Head-and-neck specialists believe the Mayo trial is crucial for making larynx transplants a viable option. “It isn’t a ‘one-off,’” said Dr. Marshall Strome, who led the 1998 transplant in Cleveland. “This first attempt in a cancer patient is the next important step.”
Other alternatives are also being explored. Dr. Peter Belafsky of UC Davis, who helped perform the 2010 transplant, noted that his patients at high risk of larynx loss record their voices in anticipation of next-generation speech devices that sound like them. However, he believes there is “still a shot” for larynx transplants to become more common, although it will likely require years of additional research. One significant challenge has been achieving sufficient nerve regrowth to breathe without a trach tube.
Kedian was diagnosed with a rare laryngeal cartilage cancer about a decade ago. The Haverhill, Massachusetts, resident underwent more than a dozen surgeries and eventually needed a trach tube to help him breathe and swallow. He struggled to even muster a raspy whisper and had to retire on disability. Despite his condition, Kedian, known for his long conversations with strangers, refused to let doctors remove his entire larynx. He wanted to read bedtime stories to his granddaughter with his own voice rather than using robotic-sounding speech devices.

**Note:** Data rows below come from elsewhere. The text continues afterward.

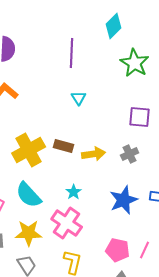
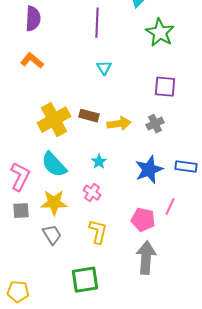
pink cross: (67, 223) -> (92, 193), size x0.6
pink line: (145, 250) -> (170, 207), moved

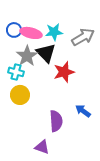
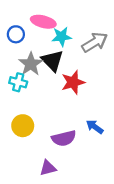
pink ellipse: (31, 33) -> (43, 22), moved
yellow circle: (20, 95) -> (23, 126), moved
purple semicircle: (56, 121) -> (64, 138), turned 80
purple triangle: (42, 147) -> (48, 168), turned -35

Kedian’s wife, Gina, discovered the Mayo study, and Lott determined that Kedian was a good candidate because his cancer wasn’t fast-growing and he was already taking antirejection drugs for a previous kidney transplant. It took 10 months to find a deceased donor with a healthy larynx of the right size.
On February 29, six surgeons operated for 21 hours. They removed Kedian’s cancerous larynx and transplanted the donated one, along with necessary adjoining tissues such as the thyroid and parathyroid glands, the pharynx, and the upper part of the trachea. They also connected tiny blood vessels and nerves critical for Kedian to feel when he needs to swallow and to move the vocal cords.

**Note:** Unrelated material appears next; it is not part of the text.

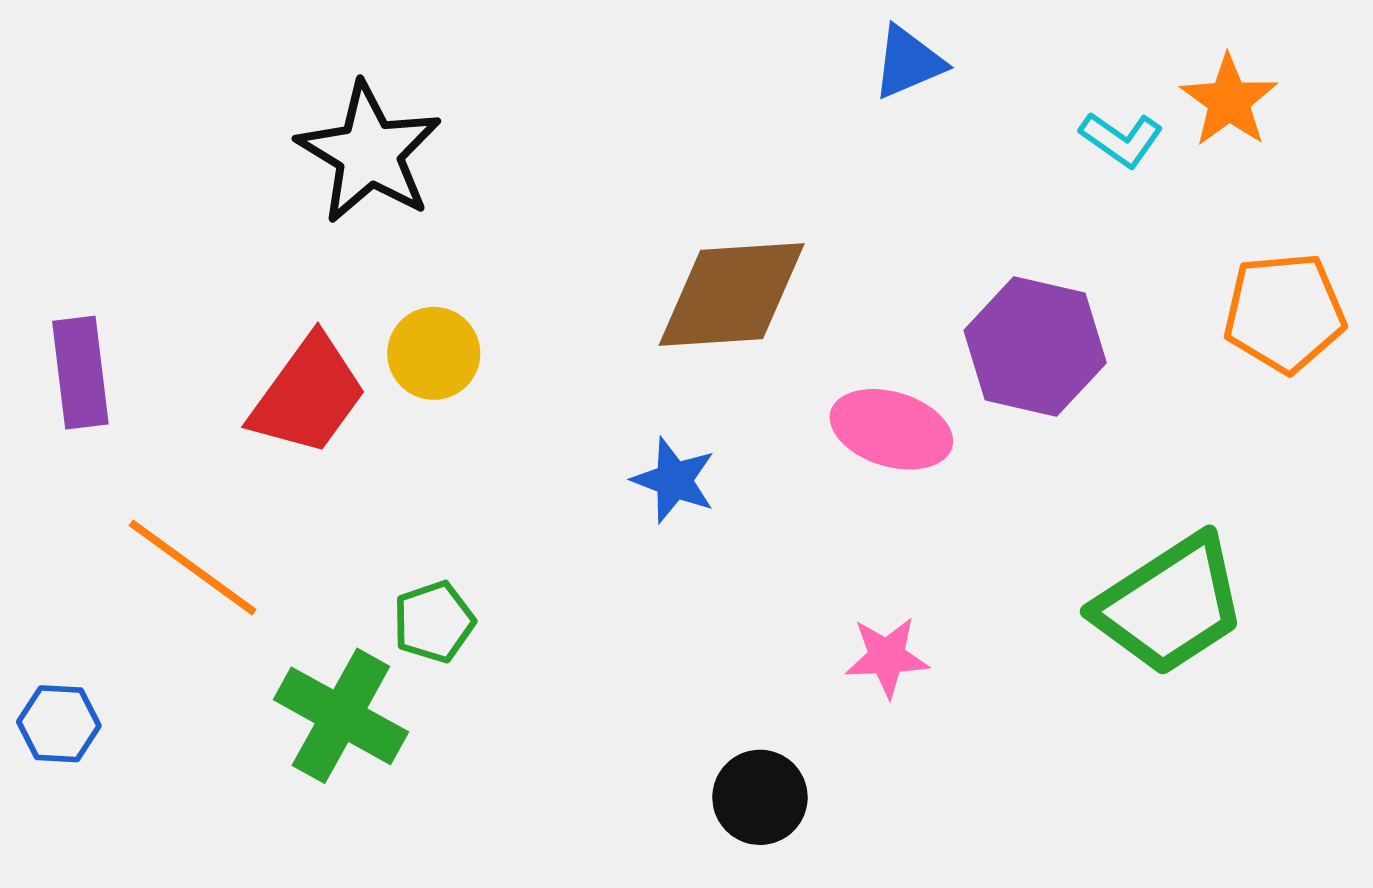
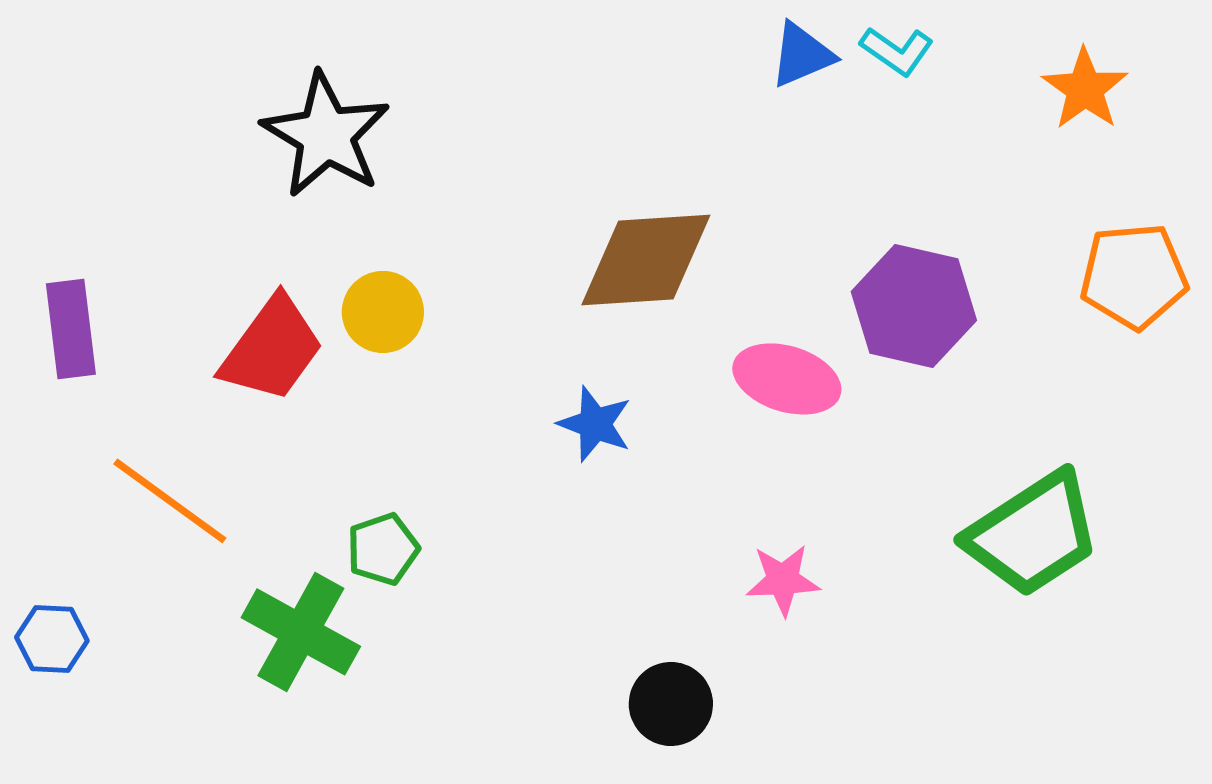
cyan L-shape: (1121, 139) -> (897, 51), moved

About three weeks later, Kedian said “hello.” He soon relearned to swallow, progressing from applesauce to macaroni and cheese and hamburgers. He even got to say hi to his granddaughter Charlotte via video, part of his homework to keep talking. “Every day it’s getting better,” said Kedian, who plans to move back to Massachusetts soon. His tracheostomy remains in place for at least a few more months, but he is eager to remove the tubes and return to a normal life. “I’m pushing myself to make it go faster because I want these tubes out of me,” he said.
Just as Lott had assured him, Kedian retained his beloved Boston accent.